[Record set]
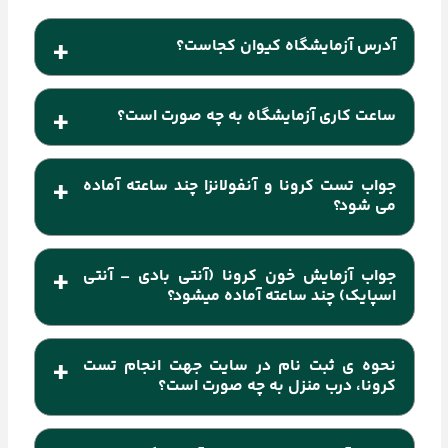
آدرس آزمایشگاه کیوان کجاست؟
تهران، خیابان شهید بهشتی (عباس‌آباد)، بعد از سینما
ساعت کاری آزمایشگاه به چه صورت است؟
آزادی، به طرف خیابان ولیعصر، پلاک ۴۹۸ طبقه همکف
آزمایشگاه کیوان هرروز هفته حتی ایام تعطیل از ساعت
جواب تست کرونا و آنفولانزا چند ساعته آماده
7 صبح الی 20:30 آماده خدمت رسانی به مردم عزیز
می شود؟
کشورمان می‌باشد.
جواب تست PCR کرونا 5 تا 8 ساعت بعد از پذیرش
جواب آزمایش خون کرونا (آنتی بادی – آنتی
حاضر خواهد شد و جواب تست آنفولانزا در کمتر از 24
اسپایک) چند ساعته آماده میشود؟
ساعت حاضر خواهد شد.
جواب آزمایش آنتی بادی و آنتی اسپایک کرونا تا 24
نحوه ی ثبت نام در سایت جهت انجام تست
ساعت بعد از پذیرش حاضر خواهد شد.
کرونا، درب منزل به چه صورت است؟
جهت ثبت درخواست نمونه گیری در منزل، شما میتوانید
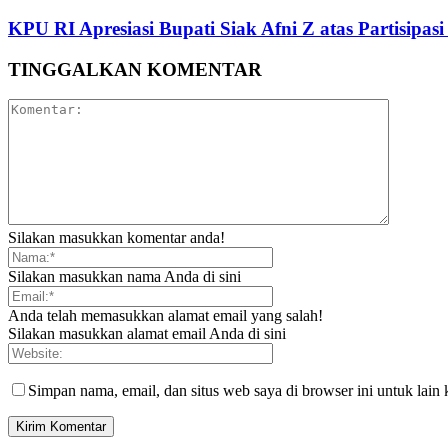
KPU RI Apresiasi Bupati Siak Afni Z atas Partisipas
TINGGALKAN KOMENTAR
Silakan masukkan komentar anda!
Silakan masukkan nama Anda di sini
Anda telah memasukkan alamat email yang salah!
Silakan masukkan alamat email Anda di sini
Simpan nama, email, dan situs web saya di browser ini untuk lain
[/Record set]
§ **Exercise**
No pictures belong in the output. It should reproduce exactly the lines from the one containing "جواب آزمایش خون کرونا (آنتی بادی – آنتی" through the end of the data, both ends included.

§ **Your solution**
جواب آزمایش خون کرونا (آنتی بادی – آنتی
حاضر خواهد شد و جواب تست آنفولانزا در کمتر از 24
اسپایک) چند ساعته آماده میشود؟
ساعت حاضر خواهد شد.
جواب آزمایش آنتی بادی و آنتی اسپایک کرونا تا 24
نحوه ی ثبت نام در سایت جهت انجام تست
ساعت بعد از پذیرش حاضر خواهد شد.
کرونا، درب منزل به چه صورت است؟
جهت ثبت درخواست نمونه گیری در منزل، شما میتوانید
KPU RI Apresiasi Bupati Siak Afni Z atas Partisipas
TINGGALKAN KOMENTAR
Silakan masukkan komentar anda!
Silakan masukkan nama Anda di sini
Anda telah memasukkan alamat email yang salah!
Silakan masukkan alamat email Anda di sini
Simpan nama, email, dan situs web saya di browser ini untuk lain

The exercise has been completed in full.